Download or read book Hyperbolic Functions written by James Macmahon and published by . This book was released on 1906 with total page 88 pages. Available in PDF, EPUB and Kindle. Book excerpt:

Download or read book Generalized Hyperbolic Secant Distributions written by Matthias J. Fischer and published by Springer Science & Business Media. This book was released on 2013-12-20 with total page 75 pages. Available in PDF, EPUB and Kindle. Book excerpt: ​Among the symmetrical distributions with an infinite domain, the most popular alternative to the normal variant is the logistic distribution as well as the Laplace or the double exponential distribution, which was first introduced in 1774. Occasionally, the Cauchy distribution is also used. Surprisingly, the hyperbolic secant distribution has led a charmed life, although Manoukian and Nadeau had already stated in 1988 that “... the hyperbolic-secant distribution ... has not received sufficient attention in the published literature and may be useful for students and practitioners.” During the last few years, however, several generalizations of the hyperbolic secant distribution have become popular in the context of financial return data because of its excellent fit. Nearly all of them are summarized within this Springer Brief.

Download or read book Squigonometry The Study of Imperfect Circles written by Robert D. Poodiack and published by Springer Nature. This book was released on 2022-12-15 with total page 292 pages. Available in PDF, EPUB and Kindle. Book excerpt: This textbook introduces generalized trigonometric functions through the exploration of imperfect circles: curves defined by |x|p + |y|p = 1 where p ≥ 1. Grounded in visualization and computations, this accessible, modern perspective encompasses new and old results, casting a fresh light on duality, special functions, geometric curves, and differential equations. Projects and opportunities for research abound, as we explore how similar (or different) the trigonometric and squigonometric worlds might be. Comprised of many short chapters, the book begins with core definitions and techniques. Successive chapters cover inverse squigonometric functions, the many possible re-interpretations of π, two deeper dives into parameterizing the squigonometric functions, and integration. Applications include a celebration of Piet Hein’s work in design. From here, more technical pathways offer further exploration. Topics include infinite series; hyperbolic, exponential, and logarithmic functions; metrics and norms; and lemniscatic and elliptic functions. Illuminating illustrations accompany the text throughout, along with historical anecdotes, engaging exercises, and wry humor. Squigonometry: The Study of Imperfect Circles invites readers to extend familiar notions from trigonometry into a new setting. Ideal for an undergraduate reading course in mathematics or a senior capstone, this book offers scaffolding for active discovery. Knowledge of the trigonometric functions, single-variable calculus, and initial-value problems is assumed, while familiarity with multivariable calculus and linear algebra will allow additional insights into certain later material.

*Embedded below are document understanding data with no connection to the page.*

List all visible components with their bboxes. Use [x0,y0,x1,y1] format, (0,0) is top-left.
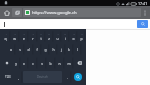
button[interactable]: , [14,70,22,84]
staticText: t [40,36,42,41]
button[interactable]: l [73,43,81,56]
staticText: 8 [64,33,66,36]
button[interactable]: Delete [73,56,85,70]
button[interactable]: v [37,56,46,70]
staticText: w [13,36,16,41]
button[interactable]: 6 [45,30,53,43]
staticText: 9 [73,33,75,36]
staticText: q [4,36,7,41]
button[interactable]: m [64,56,73,70]
staticText: p [80,36,83,41]
button[interactable]: 1 [1,30,10,43]
staticText: y [15,61,17,66]
button[interactable]: b [46,56,55,70]
staticText: 5 [40,33,42,36]
staticText: 0 [81,33,83,36]
staticText: e [23,36,25,41]
button[interactable]: d [24,43,33,56]
button[interactable]: . [63,70,71,84]
button[interactable]: n [55,56,64,70]
staticText: b [49,61,52,66]
staticText: v [41,61,43,66]
staticText: u [56,36,59,41]
staticText: Deutsch [37,75,48,79]
staticText: x [23,61,25,66]
staticText: c [32,61,34,66]
staticText: i [65,36,66,41]
button[interactable]: a [6,43,15,56]
button[interactable]: 4 [28,30,37,43]
button[interactable]: h [49,43,57,56]
staticText: 2 [14,33,16,36]
button[interactable]: https://www.google.ch [23,8,141,17]
staticText: l [77,47,78,52]
staticText: s [19,47,21,52]
staticText: 7 [57,33,59,36]
staticText: r [32,36,34,41]
staticText: 6 [48,33,50,36]
staticText: o [72,36,75,41]
button[interactable]: 8 [61,30,69,43]
button[interactable]: Shift [1,56,12,70]
staticText: d [27,47,30,52]
button[interactable]: s [15,43,24,56]
button[interactable]: y [12,56,20,70]
button[interactable]: x [20,56,28,70]
staticText: ?123 [5,75,11,79]
button[interactable]: Deutsch [23,71,62,83]
button[interactable]: More options [142,8,148,17]
button[interactable]: c [28,56,37,70]
staticText: 17:41 [138,1,148,6]
staticText: . [67,75,68,80]
staticText: g [44,47,47,52]
staticText: h [52,47,55,52]
button[interactable]: Home [2,8,11,17]
button[interactable]: 5 [37,30,45,43]
button[interactable]: Search [137,20,148,28]
staticText: n [58,61,61,66]
staticText: m [67,61,71,66]
button[interactable] [2,20,136,28]
staticText: 1 [5,33,7,36]
button[interactable]: j [57,43,65,56]
button[interactable]: Search [72,71,84,83]
staticText: a [10,47,12,52]
staticText: https://www.google.ch [32,10,77,16]
staticText: k [68,47,70,52]
button[interactable]: 0 [77,30,85,43]
button[interactable]: k [65,43,73,56]
button[interactable]: Tabs [12,8,22,17]
staticText: 3 [23,33,25,36]
button[interactable]: 2 [10,30,19,43]
button[interactable]: 9 [69,30,77,43]
staticText: j [61,47,62,52]
button[interactable]: Symbols [1,70,14,84]
staticText: 4 [32,33,34,36]
staticText: , [18,75,19,80]
button[interactable]: f [33,43,41,56]
button[interactable]: 3 [19,30,28,43]
staticText: z [48,36,50,41]
staticText: f [36,47,38,52]
button[interactable]: g [41,43,49,56]
button[interactable]: 7 [53,30,61,43]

Download or read book Solitons written by Mohamed Atef Helal and published by Springer Nature. This book was released on 2022-11-12 with total page 483 pages. Available in PDF, EPUB and Kindle. Book excerpt: This newly updated volume of the Encyclopedia of Complexity and Systems Science (ECSS) presents several mathematical models that describe this physical phenomenon, including the famous non-linear equation Korteweg-de-Vries (KdV) that represents the canonical form of solitons. Also, there exists a class of nonlinear partial differential equations that led to solitons, e.g., Kadomtsev-Petviashvili (KP), Klein-Gordon (KG), Sine-Gordon (SG), Non-Linear Schrödinger (NLS), Korteweg-de-Vries Burger’s (KdVB), etc. Different linear mathematical methods can be used to solve these models analytically, such as the Inverse Scattering Transformation (IST), Adomian Decomposition Method, Variational Iteration Method (VIM), Homotopy Analysis Method (HAM) and Homotopy Perturbation Method (HPM). Other non-analytic methods use the computational techniques available in such popular mathematical packages as Mathematica, Maple, and MATLAB. The main purpose of this volume is to provide physicists, engineers, and their students with the proper methods and tools to solve the soliton equations, and to discover the new possibilities of using solitons in multi-disciplinary areas ranging from telecommunications to biology, cosmology, and oceanographic studies.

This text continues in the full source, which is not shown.